Widely travelled that she was and being an effusive collector of curios and artifacts of every conceivable description, her house was a miniature museum of artifacts representing the cultural soul of the places she had visited. Starting from the cute statue of the meditating Chinese Buddha to the glass-encased piece of the dismantled Berlin wall—not to mention the countless pieces that spoke of the artistic excellence of the respective places of their origin—the myriad beauties she had painstakingly collected adorned her drawing hall.  Every fortnight she would religiously wipe each of those pieces clean with utmost care and never allowed her maid to break this ritual even when she was not well.

The scenario would be incomplete without mentioning her collection of more than half a century old copies of her favourite magazines, neatly bound and chronologically displayed on exquisitely fabricated shelves in her study room. This is apart from the full volumes of Encyclopaedia Britannica and albums containing autographs of celebrities in several fields of her taste which she had personally collected since her school days.

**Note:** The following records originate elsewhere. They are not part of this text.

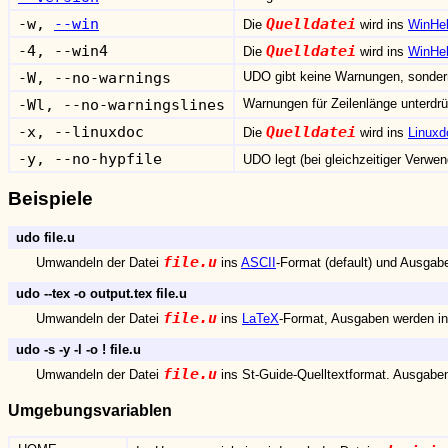
-w,
--
win
Quelldatei
Die
wird ins
WinHe
-4, --win4
Quelldatei
Die
wird ins
WinHe
-W, --no-warnings
UDO gibt keine Warnungen, sondern
-Wl, --no-warningslines
Warnungen für Zeilenlänge unterdr
-x, --linuxdoc
Quelldatei
Die
wird ins
Linux
-y, --no-hypfile
UDO legt (bei gleichzeitiger Verw
Beispiele
udo file.u
file.u
Umwandeln der Datei
ins
ASCII
-Format (default) und Ausgab
udo --tex -o output.tex file.u
file.u
Umwandeln der Datei
ins
LaTeX
-Format, Ausgaben werden in
udo -s -y -l -o ! file.u
file.u
Umwandeln der Datei
ins St-Guide-Quelltextformat. Ausgaben
Umgebungsvariablen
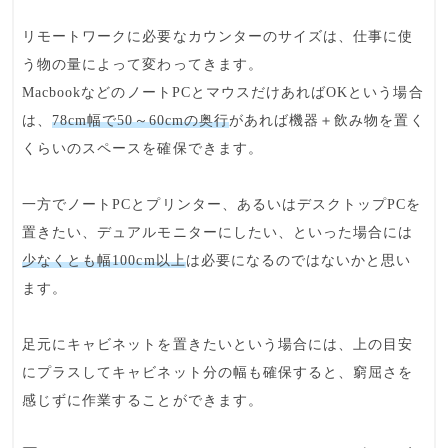
リモートワークに必要なカウンターのサイズは、
仕事に使
う物の量
によって変わってきます。
Macbookなどの
ノートPCとマウスだけ
あればOKという場合
は、
78cm幅で50～60cmの奥行
があれば機器＋飲み物を置く
くらいのスペースを確保できます。
一方で
ノートPCとプリンター
、あるいは
デスクトップPC
を
置きたい、
デュアルモニター
にしたい、といった場合には
少なくとも幅100cm以上
は必要になるのではないかと思い
ます。
足元にキャビネットを置きたいという場合には、上の目安
にプラスして
キャビネット分の幅
も確保すると、窮屈さを
感じずに作業することができます。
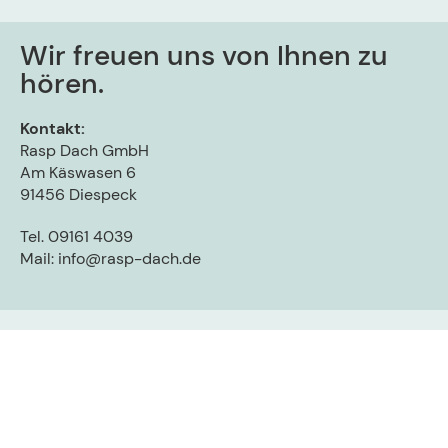
Wir freuen uns von Ihnen zu
hören.
Kontakt:
Rasp Dach GmbH
Am Käswasen 6
91456 Diespeck
Tel. 09161 4039
Mail:
info@rasp-dach.de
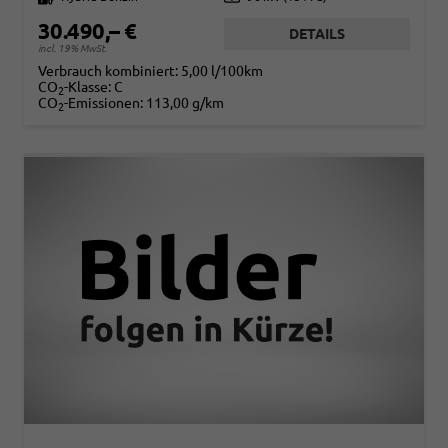
30.490,– €
DETAILS
incl. 19% MwSt.
Verbrauch kombiniert:
5,00 l/100km
CO
-Klasse:
C
2
CO
-Emissionen:
113,00 g/km
2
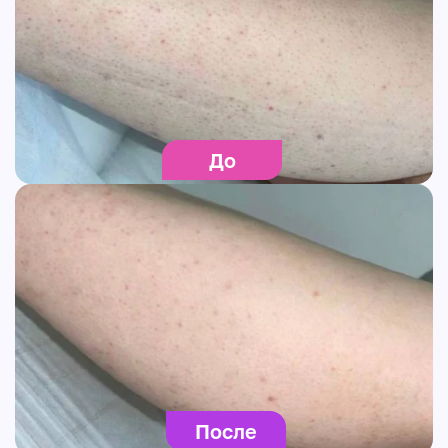
До
После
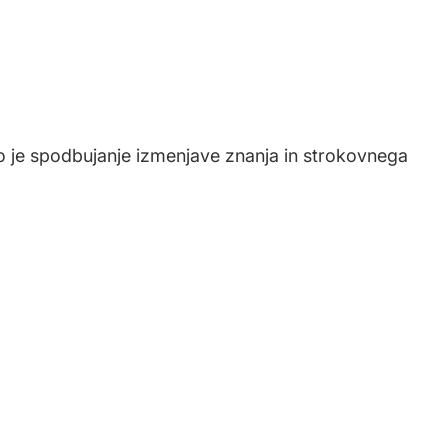
o je spodbujanje izmenjave znanja in strokovnega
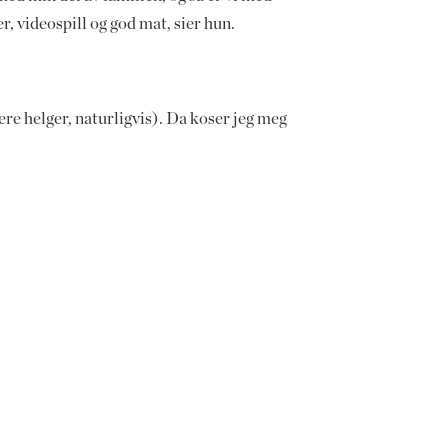
er, videospill og god mat, sier hun.
ere helger, naturligvis). Da koser jeg meg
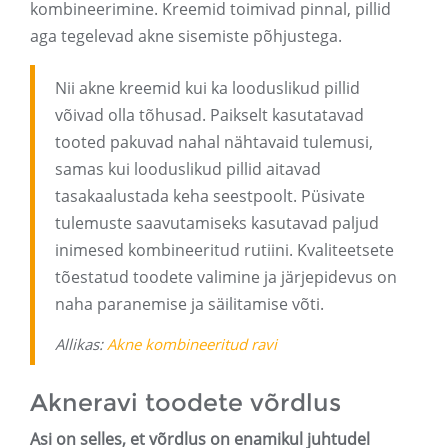
kombineerimine. Kreemid toimivad pinnal, pillid
aga tegelevad akne sisemiste põhjustega.
Nii akne kreemid kui ka looduslikud pillid
võivad olla tõhusad. Paikselt kasutatavad
tooted pakuvad nahal nähtavaid tulemusi,
samas kui looduslikud pillid aitavad
tasakaalustada keha seestpoolt. Püsivate
tulemuste saavutamiseks kasutavad paljud
inimesed kombineeritud rutiini. Kvaliteetsete
tõestatud toodete valimine ja järjepidevus on
naha paranemise ja säilitamise võti.
Allikas:
Akne kombineeritud ravi
Akneravi toodete võrdlus
Asi on selles, et võrdlus on enamikul juhtudel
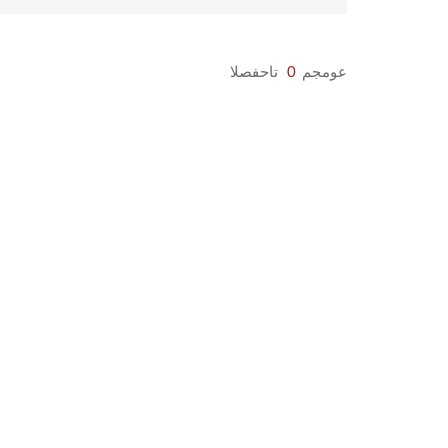
عومجم
0
تاحفصلا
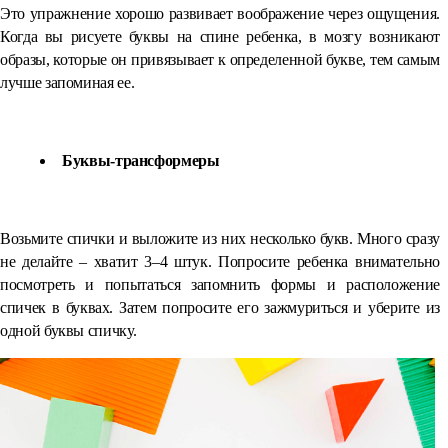
Это упражнение хорошо развивает воображение через ощущения.
Когда вы рисуете буквы на спине ребенка, в мозгу возникают
образы, которые он привязывает к определенной букве, тем самым
лучше запоминая ее.
Буквы-трансформеры
Возьмите спички и выложите из них несколько букв. Много сразу
не делайте – хватит 3–4 штук. Попросите ребенка внимательно
посмотреть и попытаться запомнить формы и расположение
спичек в буквах. Затем попросите его зажмуриться и уберите из
одной буквы спичку.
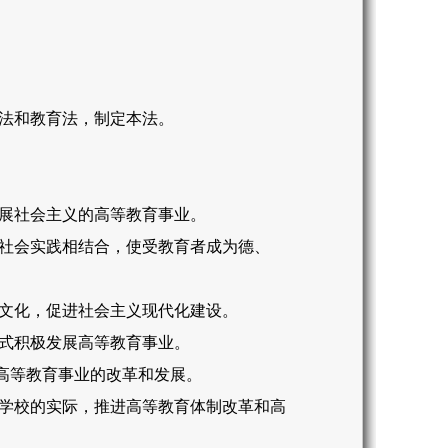
法和教育法，制定本法。
展社会主义的高等教育事业。
社会实践相结合，使受教育者成为德、
文化，促进社会主义现代化建设。
式积极发展高等教育事业。
高等教育事业的改革和发展。
学校的实际，推进高等教育体制改革和高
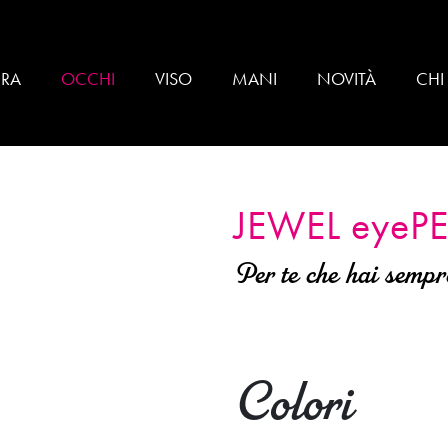
BRA
OCCHI
VISO
MANI
NOVITÀ
CHI
JEWEL eye
P
Per te che hai sempre
Colori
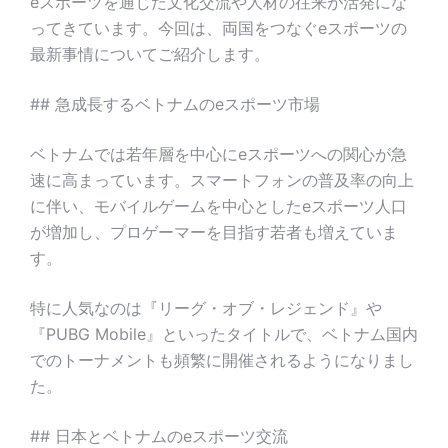
eスポーツを通じた文化交流や人材の往来が活発にな
ってきています。今回は、両国をつなぐeスポーツの
最新事情についてご紹介します。
## 急成長するベトナムのeスポーツ市場
ベトナムでは若年層を中心にeスポーツへの関心が急
速に高まっています。スマートフォンの普及率の向上
に伴い、モバイルゲームを中心としたeスポーツ人口
が増加し、プロゲーマーを目指す若者も増えていま
す。
特に人気なのは『リーグ・オブ・レジェンド』や
『PUBG Mobile』といったタイトルで、ベトナム国内
でのトーナメントも頻繁に開催されるようになりまし
た。
## 日本とベトナムのeスポーツ交流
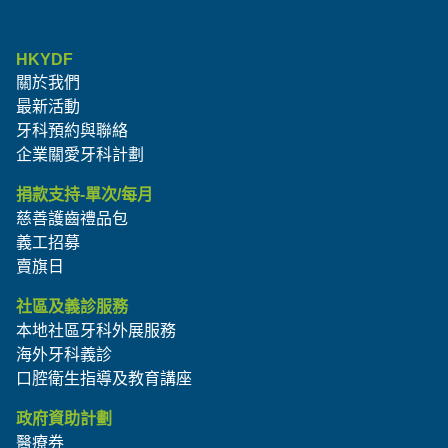
HKYDF
關於我們
最新活動
牙科預約與聯絡
企業關愛牙科計劃
捐款支持-單次/每月
慈善護齒禮品包
義工招募
賣旗日
社區及義診服務
本地社區牙科外展服務
海外牙科義診
口腔衛生指導及教育講座
政府資助計劃
醫療券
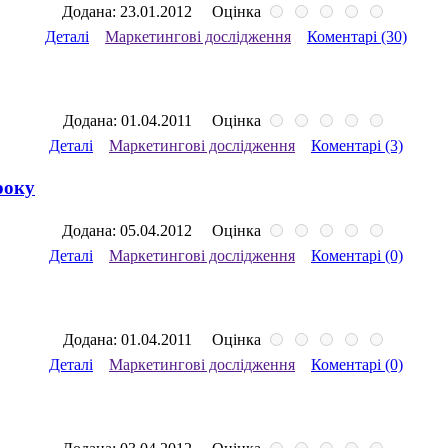
Додана: 23.01.2012
Оцінка
Деталі
Маркетингові дослідження
Коментарі (30)
Додана: 01.04.2011
Оцінка
Деталі
Маркетингові дослідження
Коментарі (3)
року
Додана: 05.04.2012
Оцінка
Деталі
Маркетингові дослідження
Коментарі (0)
Додана: 01.04.2011
Оцінка
Деталі
Маркетингові дослідження
Коментарі (0)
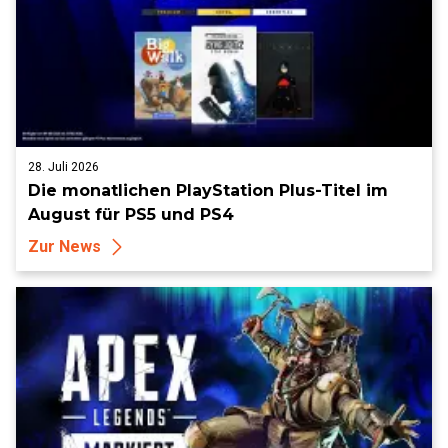
28. Juli 2026
Die monatlichen PlayStation Plus-Titel im
August für PS5 und PS4
Zur News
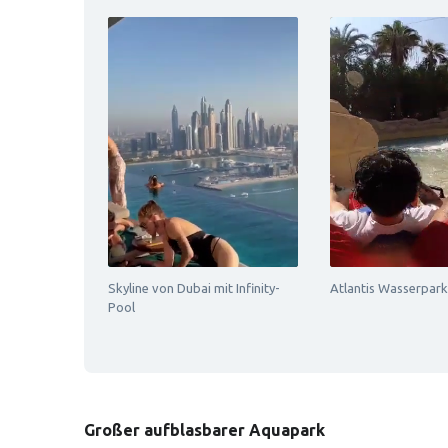
Skyline von Dubai mit Infinity-
Atlantis Wasserpark
Pool
Großer aufblasbarer Aquapark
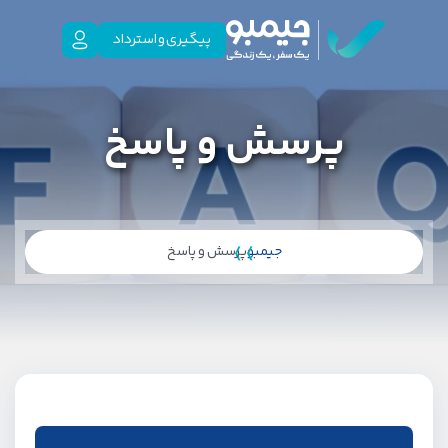
پیگیری و استرداد
پرسش و پاسخ
جیمبو
پرسش و پاسخ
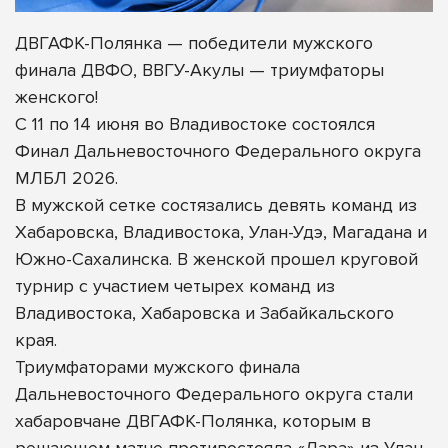
ДВГАФК-Полянка — победители мужского
финала ДВФО, ВВГУ-Акулы — триумфаторы
женского!
С 11 по 14 июня во Владивостоке состоялся
Финал Дальневосточного Федерального округа
МЛБЛ 2026.
В мужской сетке состязались девять команд из
Хабаровска, Владивостока, Улан-Удэ, Магадана и
Южно-Сахалинска. В женской прошел круговой
турнир с участием четырех команд из
Владивостока, Хабаровска и Забайкальского
края.
Триумфаторами мужского
финала
Дальневосточного Федерального округа стали
хабаровчане ДВГАФК-Полянка, которым в
решающем матче противостояла «Лара» из Улан-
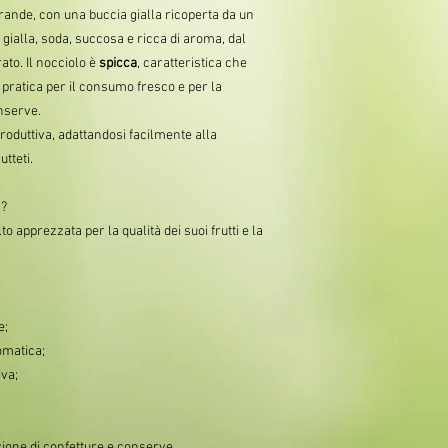
grande, con una buccia gialla ricoperta da un
gialla, soda, succosa e ricca di aroma, dal
ato. Il nocciolo è
spicca
, caratteristica che
pratica per il consumo fresco e per la
onserve.
produttiva, adattandosi facilmente alla
utteti.
n?
 apprezzata per la qualità dei suoi frutti e la
e;
omatica;
iva;
zione di confetture e conserve.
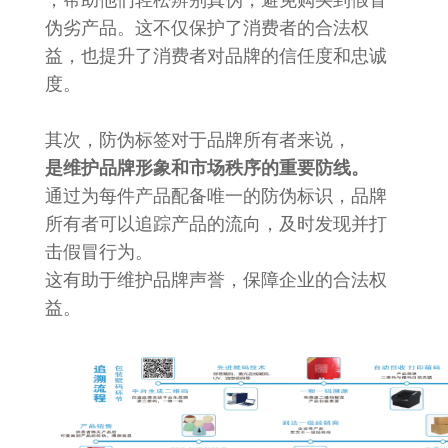
，帮助他们轻松辨别真伪，避免购买到假冒
伪劣产品。这不仅保护了消费者的合法权
益，也提升了消费者对品牌的信任度和忠诚
度。
其次，防伪标签对于品牌所有者来说，
是维护品牌形象和市场秩序的重要防线。
通过为每件产品配备唯一的防伪标识，品牌
所有者可以追踪产品的流向，及时发现并打
击假冒行为。
这有助于维护品牌声誉，保障企业的合法权
益。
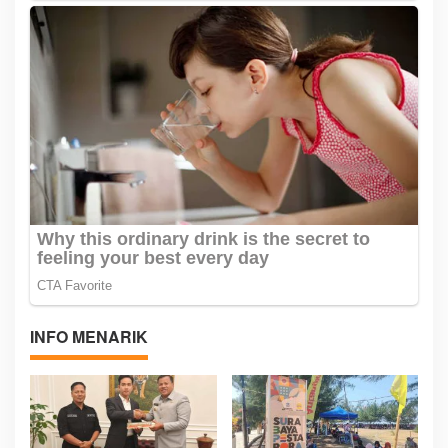
INFO MENARIK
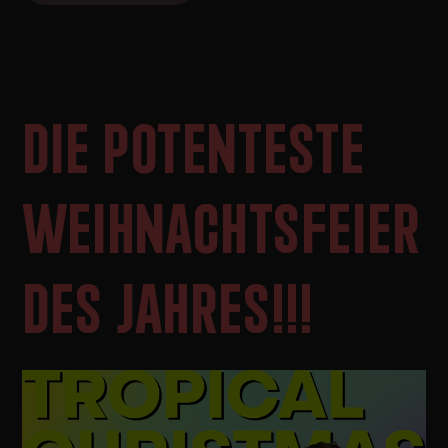
DIE POTENTESTE
WEIHNACHTSFEIER
DES JAHRES!!!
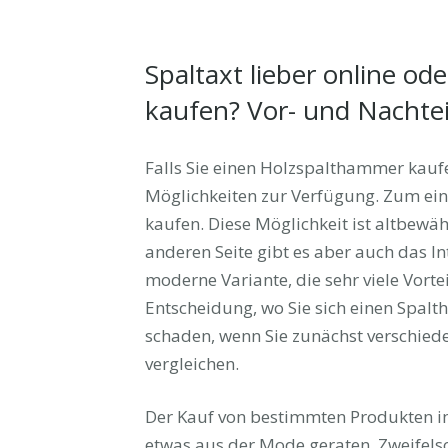
Spaltaxt lieber online od
kaufen? Vor- und Nachtei
Falls Sie einen Holzspalthammer kaufe
Möglichkeiten zur Verfügung. Zum eine
kaufen. Diese Möglichkeit ist altbewäh
anderen Seite gibt es aber auch das Int
moderne Variante, die sehr viele Vortei
Entscheidung, wo Sie sich einen Spalt
schaden, wenn Sie zunächst verschied
vergleichen.
Der Kauf von bestimmten Produkten i
etwas aus der Mode geraten. Zweifelso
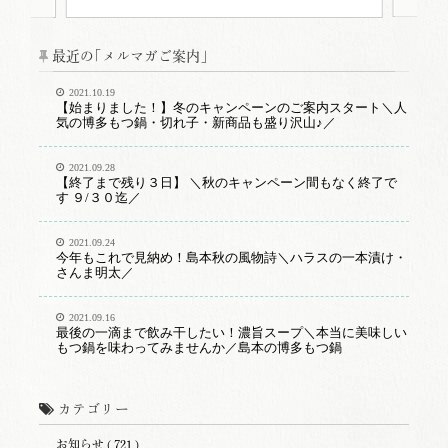
最近の｢メルマガご案内｣
2021.10.19
【始まりました！】冬のキャンペーンのご案内スタート＼人
気の博多もつ鍋・切れ子・新商品も盛り沢山♪／
2021.09.28
【終了まで残り３日】 ＼秋のキャンペーン間もなく終了で
す ９/３０迄／
2021.09.24
今年もこれで見納め！島本秋の風物詩＼ハラスの一本漬け・
さんま明太／
2021.09.16
最後の一滴まで飲み干したい！濃旨スープ＼本当に美味しい
もつ鍋を味わってみませんか／島本の博多もつ鍋
カテゴリー
お知らせ ( 721 )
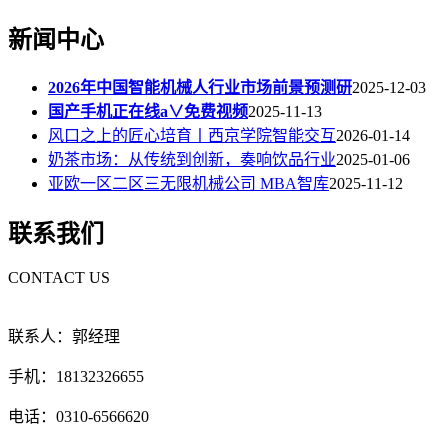
新闻中心
2026年中国智能机械人行业市场前景预测研
2025-12-03
国产手机正在线a∨免费视频
2025-11-13
风口之上的匠心培育丨西京学院智能交互
2026-01-14
奶茶市场：从传统到创新，奏响饮品行业
2025-01-06
亚欧一区二区三无限机械公司 MBA智库
2025-11-12
联系我们
CONTACT US
联系人：郭经理
手机：18132326655
电话：0310-6566620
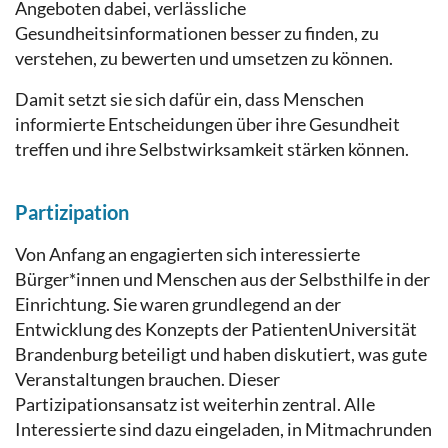
Angeboten dabei, verlässliche
Gesundheitsinformationen besser zu finden, zu
verstehen, zu bewerten und umsetzen zu können.
Damit setzt sie sich dafür ein, dass Menschen
informierte Entscheidungen über ihre Gesundheit
treffen und ihre Selbstwirksamkeit stärken können.
Partizipation
Von Anfang an engagierten sich interessierte
Bürger*innen und Menschen aus der Selbsthilfe in der
Einrichtung. Sie waren grundlegend an der
Entwicklung des Konzepts der PatientenUniversität
Brandenburg beteiligt und haben diskutiert, was gute
Veranstaltungen brauchen. Dieser
Partizipationsansatz ist weiterhin zentral. Alle
Interessierte sind dazu eingeladen, in Mitmachrunden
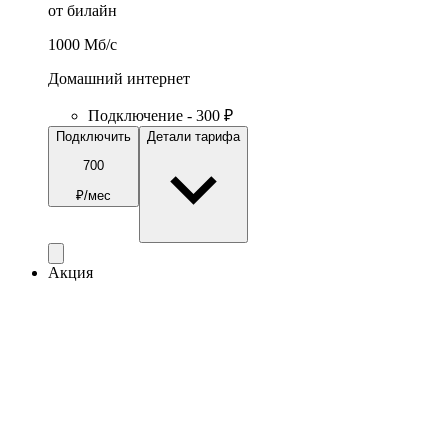
от билайн
1000
Мб/c
Домашний интернет
Подключение - 300 ₽
Подключить
Детали тарифа
700
₽/мес
Акция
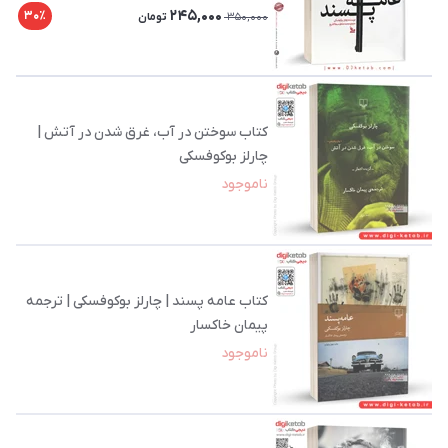
245,000
30٪
350,000
تومان
کتاب سوختن در آب، غرق شدن در آتش |
چارلز بوکوفسکی
ناموجود
کتاب عامه پسند | چارلز بوکوفسکی | ترجمه
پیمان خاکسار
ناموجود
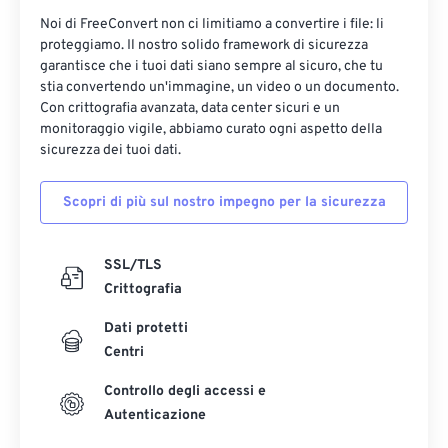
Noi di FreeConvert non ci limitiamo a convertire i file: li
proteggiamo. Il nostro solido framework di sicurezza
garantisce che i tuoi dati siano sempre al sicuro, che tu
stia convertendo un'immagine, un video o un documento.
Con crittografia avanzata, data center sicuri e un
monitoraggio vigile, abbiamo curato ogni aspetto della
sicurezza dei tuoi dati.
Scopri di più sul nostro impegno per la sicurezza
SSL/TLS
Crittografia
Dati protetti
Centri
Controllo degli accessi e
Autenticazione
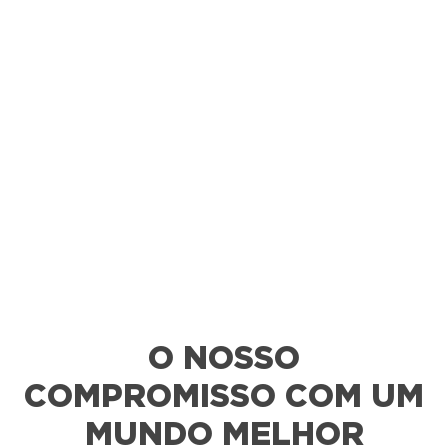
O NOSSO
COMPROMISSO COM UM
MUNDO MELHOR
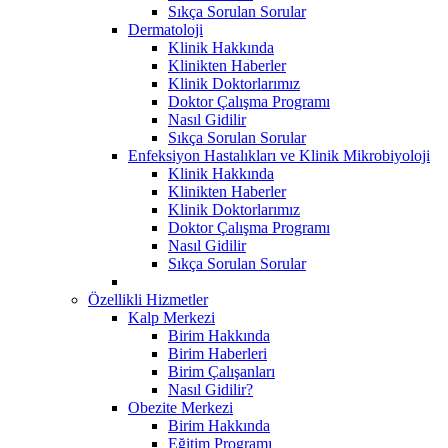
Sıkça Sorulan Sorular
Dermatoloji
Klinik Hakkında
Klinikten Haberler
Klinik Doktorlarımız
Doktor Çalışma Programı
Nasıl Gidilir
Sıkça Sorulan Sorular
Enfeksiyon Hastalıkları ve Klinik Mikrobiyoloji
Klinik Hakkında
Klinikten Haberler
Klinik Doktorlarımız
Doktor Çalışma Programı
Nasıl Gidilir
Sıkça Sorulan Sorular
Özellikli Hizmetler
Kalp Merkezi
Birim Hakkında
Birim Haberleri
Birim Çalışanları
Nasıl Gidilir?
Obezite Merkezi
Birim Hakkında
Eğitim Programı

 The picture is not complete yet. It would be blasphemous if adequate coverage is not made of the garden which she had devotedly nurtured within her spacious compound spending entire evenings in the soothing company of her carefully chosen plants and of her feeling immersed in the glorious riot of colours pouring from their floral exuberance. We could see her almost speaking to the vast variety of flowers, gently touching their petals as she would the tender cheeks of the smiling infants. With these companions she had managed to keep loneliness at bay.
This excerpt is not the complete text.